In fact, as a group, we mirror the teachers surveyed in the AAUW report Tech-Savvy Girls. We are interested and intrigued, but also a little afraid and intimidated. As a group, we also need to be shown the usefulness of the computer as tool to make our jobs easier before we will even attempt anything. This is a quote from that report, and I think it holds true for our teachers, too.
Some feel belittled in their roles as teachers by the mysterious and sometimes erratic presence of computer technology: [One woman said] "I have tried to avoid using technology because (1) The administration sets it up and expects teachers to know how to use it without ongoing training‹both in the technological AND curricular aspects, and (2) It is embarrassing to look incompetent.
According to the Education Week Technology Counts report, Virginia is one of 13 states requiring technology course work for certification.

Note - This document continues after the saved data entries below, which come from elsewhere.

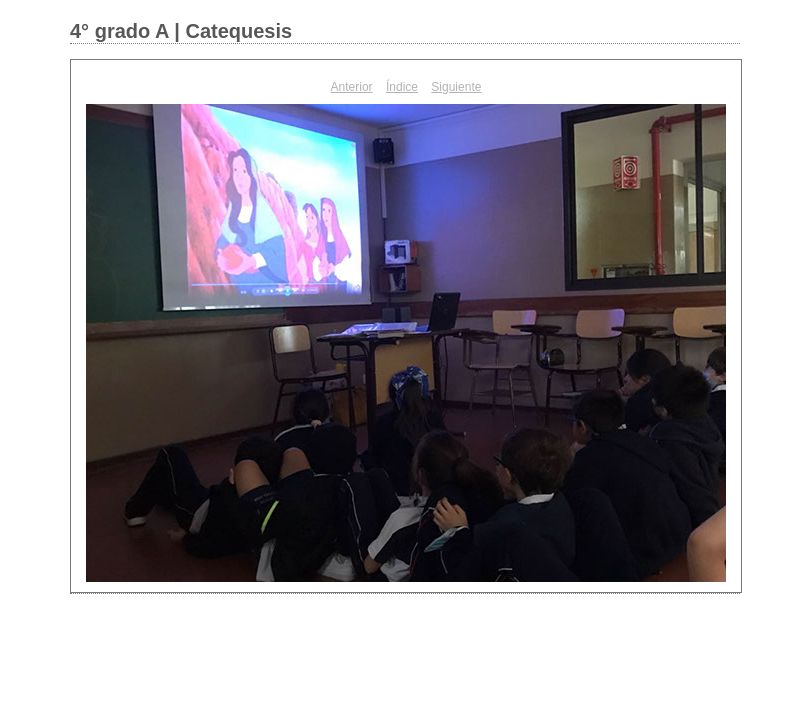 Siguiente (456, 87)
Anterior (352, 87)
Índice (402, 87)
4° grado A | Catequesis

When I read that, I had to seriously think about what course work I had to take; then I remembered the infamous technology standards we all had to pass to be recertified. To put it politely, demonstrating competencies and truly integrating technology into instruction are not exactly the same thing. For our staff, it was even worse, as things like state technology standards never fit us anyway and we end up jumping through hoops that we will never be able to relate to our daily jobs anyway.
So, I am going to give monthly informal inservices for my co-workers to become more comfortable with their new laptops and try and make this wonderful new technology tool relevant to our jobs. We'll do sessions on email, scanning, digital camera use, cool software, and the like. I am going to put all of the instructions on registering for professional development classes in one accessible place, instead of the four different Internet sites we have to go to now. I am going to make it easier, and by default, more fun.
People seem very interested. They have really liked the Blackboard site I developed because it gives them access to county forms and multiple teacher-made resources wherever they are, even in students' homes. As a program, we are slowly making it into the 21st century.
When I get my laptop, like Lilly, I will run and skip and hop and fly all the way home. Did I tell you I'm getting one?